A takedown of the comic-book legend, recapitulating well-worn charges about authorship while adding bits and pieces to them.
Stan Lee (1922-2018) was something of a con man, writes Riesman, who began this book as a profile for New York magazine that, unsurprisingly, incurred the subject’s wrath. He was also easily conned, particularly in his later years, when he was beset by misery—including an allegedly abusive daughter who seemed intent on spending all of Lee’s money and hangers-on who bilked him out of millions. Former associates don’t come off much better. Of one, writes the author, “He has little to show for his years of labor other than an endless stream of stories, lots of them about how he was wronged by others (a common refrain, for whatever reason, among men Stan grew close to), but many about seemingly every interaction he and Stan ever had.” Most fraught—and a tale well known to students of comic-book history—is the question of authorship of such famed superheroes as Spider-Man, with credit going either to Joe Simon or Jack Kirby (and perhaps both) and not to Lee, who claimed it for his own.

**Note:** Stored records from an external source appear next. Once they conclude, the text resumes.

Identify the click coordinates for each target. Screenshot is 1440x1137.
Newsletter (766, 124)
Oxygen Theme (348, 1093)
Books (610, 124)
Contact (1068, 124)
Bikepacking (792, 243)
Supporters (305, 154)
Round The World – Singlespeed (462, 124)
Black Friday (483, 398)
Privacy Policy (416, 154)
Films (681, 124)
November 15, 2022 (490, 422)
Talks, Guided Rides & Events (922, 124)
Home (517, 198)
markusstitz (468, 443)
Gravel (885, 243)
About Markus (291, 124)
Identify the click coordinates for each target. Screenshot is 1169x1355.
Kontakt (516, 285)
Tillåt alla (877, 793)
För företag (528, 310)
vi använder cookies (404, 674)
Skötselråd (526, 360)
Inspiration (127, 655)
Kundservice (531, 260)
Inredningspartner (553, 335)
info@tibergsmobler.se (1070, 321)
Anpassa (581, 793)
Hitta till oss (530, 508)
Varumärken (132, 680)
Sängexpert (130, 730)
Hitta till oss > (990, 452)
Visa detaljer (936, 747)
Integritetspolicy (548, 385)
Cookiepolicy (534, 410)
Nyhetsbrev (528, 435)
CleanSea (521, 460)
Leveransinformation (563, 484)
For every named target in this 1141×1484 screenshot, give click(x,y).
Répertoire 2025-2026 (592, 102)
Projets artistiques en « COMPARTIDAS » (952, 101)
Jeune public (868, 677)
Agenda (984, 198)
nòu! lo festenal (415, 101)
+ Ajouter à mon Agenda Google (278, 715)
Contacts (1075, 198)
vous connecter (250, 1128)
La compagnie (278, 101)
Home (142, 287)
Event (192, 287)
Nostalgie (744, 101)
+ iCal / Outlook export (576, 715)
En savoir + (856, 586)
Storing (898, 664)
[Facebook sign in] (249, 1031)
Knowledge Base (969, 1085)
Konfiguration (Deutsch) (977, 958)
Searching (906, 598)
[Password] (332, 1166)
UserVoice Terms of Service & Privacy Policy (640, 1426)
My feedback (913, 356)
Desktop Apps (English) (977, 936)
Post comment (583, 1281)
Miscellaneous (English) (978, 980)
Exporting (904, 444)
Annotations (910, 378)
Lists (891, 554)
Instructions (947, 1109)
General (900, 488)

Long after Kirby’s death, Disney, which owned Lee’s Marvel brand, settled with the family for millions in a legal battle that almost went to the Supreme Court; other of Lee’s enterprises ended up under investigation. Riesman adds that Lee’s own creations were less than heroic, as when he pitched actress Whoopi Goldberg a yarn in which she would play “the offspring of an alien father and a human mother who possesses the ability to be sexually irresistible to men.” Goldberg didn’t take the gig, and she seems an odd choice if we are to accept Riesman’s charge that Lee habitually made “racist, homophobic, and misogynist remarks.”
All idols have feet of clay, but, by this unpleasant account, Lee’s were more fragile than most.